Defense lawyer Brian Webber said Pistorius is "likely" to take the stand to open the defense case.
"I don't think we have a choice. It's a question of when," Webber said of Pistorius' testimony, which legal experts describe as critical because the judge will have a chance to assess firsthand whether he is credible. The case will be decided by Judge Thokozile Masipa with help from two assessors. South African courts do not have a jury system.
After the prosecution rested, defense lawyer Barry Roux asked for time to consult some of the 107 state witnesses who had not testified against Pistorius, who admits shooting Reeva Steenkamp through the closed door of a toilet cubicle last year.
Masipa adjourned the trial until Friday so Roux could prepare his arguments that Pistorius killed the 29-year-old model by accident, thinking she was an intruder in his home.
Pistorius has sometimes reacted emotionally in the courtroom. He shed tears this week during testimony about text messages that he and Steenkamp exchanged in the weeks before her death on Feb. 14, 2013. In earlier testimony, he retched and vomited at a pathologist's description of Steenkamp's gunshot wounds. At other times, he has appeared calm, taking notes during testimony and conferring with his lawyers during breaks.
The 27-year-old Olympian once basked in global publicity stemming from his achievements on the track but became an almost silent, somewhat cryptic figure after Steenkamp's death, his account only outlined in legal statements that were carefully tailored by his high-powered legal team.
Earlier Tuesday, Roux sought to show that Pistorius had a loving relationship with his girlfriend, referring to telephone messages in which they exchanged warm compliments and said they missed each other.
The testimony contrasted with several messages read in court a day earlier in which Pistorius and Steenkamp argued, part of the prosecution's effort to demonstrate that the athlete killed his girlfriend after an intense disagreement. In those messages, Steenkamp told the runner that she was sometimes scared by his behavior, which included jealous outbursts in front of other people.
Roux noted that the tense messages amounted to a tiny fraction of the roughly 1,700 texts that police Capt. Francois Moller, a cellphone expert, extracted from the couple's mobile devices.

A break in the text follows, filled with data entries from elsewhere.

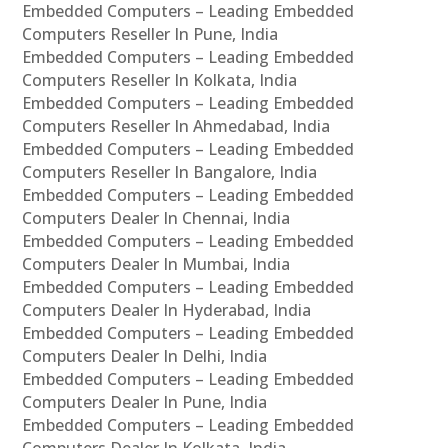
Embedded Computers – Leading Embedded
Computers Reseller In Pune, India
Embedded Computers – Leading Embedded
Computers Reseller In Kolkata, India
Embedded Computers – Leading Embedded
Computers Reseller In Ahmedabad, India
Embedded Computers – Leading Embedded
Computers Reseller In Bangalore, India
Embedded Computers – Leading Embedded
Computers Dealer In Chennai, India
Embedded Computers – Leading Embedded
Computers Dealer In Mumbai, India
Embedded Computers – Leading Embedded
Computers Dealer In Hyderabad, India
Embedded Computers – Leading Embedded
Computers Dealer In Delhi, India
Embedded Computers – Leading Embedded
Computers Dealer In Pune, India
Embedded Computers – Leading Embedded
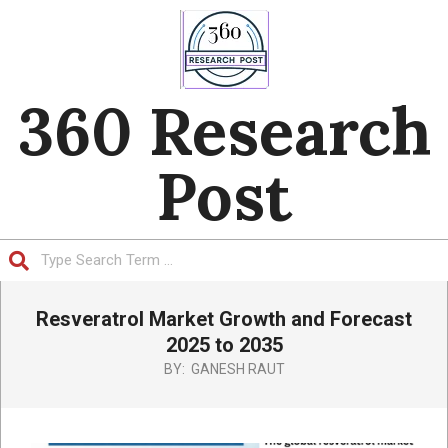
Skip
to
content
360 Research
Post
Search
Primary
Resveratrol Market Growth and Forecast
Navigation
Menu
2025 to 2035
BY:
GANESH RAUT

Roux noted a Jan. 19 exchange in which Reeva sent Pistorius a photo of herself in a hoodie and making a kissing face and asked, "You like it?"
"I love it," Pistorius said, according to the message.

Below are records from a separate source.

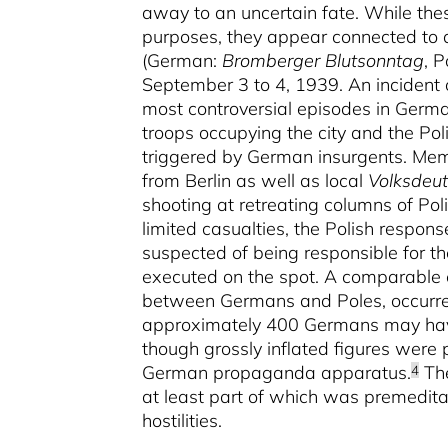
away to an uncertain fate. While th
purposes, they appear connected to an
(German:
Bromberger Blutsonntag
, P
September 3 to 4, 1939. An incident of
most controversial episodes in Germa
troops occupying the city and the Pol
triggered by German insurgents. Mem
from Berlin as well as local
Volksdeu
shooting at retreating columns of Pol
limited casualties, the Polish respon
suspected of being responsible for t
executed on the spot. A comparable e
between Germans and Poles, occurred
approximately 400 Germans may have 
though grossly inflated figures were 
German propaganda apparatus.
The
4
at least part of which was premedita
hostilities.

"So warm," Steenkamp responded.
Roux was also granted permission to show video broadcast by Sky News that showed Pistorius and Steenkamp kissing in a convenience store.
Chief prosecutor Gerrie Nel questioned the relevance of the store video, saying he could ask for a courtroom viewing of another video, also broadcast by Sky News, which shows Pistorius at a gun range, firing a shotgun and using a pistol to shoot a watermelon, which bursts on impact.
Nel also said many messages of affection between the couple were brief, in contrast to the texted arguments, which were far longer and dwelled on their relationship in greater depth.
Earlier, Moller said Steenkamp connected to the Internet on her cellphone hours before Pistorius killed her. She made the connection just before 9 p.m. on Feb. 13, 2013, and the connection lasted for more than 11 hours, possibly because social media programs were still open.
Moller's extraction of data also shed light on what appeared to be frantic calls made from one of Pistorius' cellphones after the killing. They included a call to the administrator of the housing estate where Pistorius lived at 3:19 a.m. on Feb. 14, a call a minute later to an ambulance service and a call a minute after that to the housing estate security.
CBS News Copy
PRETORIA, South Africa -- Oscar Pistorius vomited in the dock at his murder trial Monday as he heard graphic details of the injuries sustained by the girlfriend he fatally shot.
The testimony of Prof. Gert Saayman, the pathologist who performed the autopsy on Reeva Steenkamp's body, was not broadcast or reported live on Twitter by journalists because of its explicit content under an order from Judge Thokozile Masipa. However, journalists were allowed to report the testimony without directly quoting the witness.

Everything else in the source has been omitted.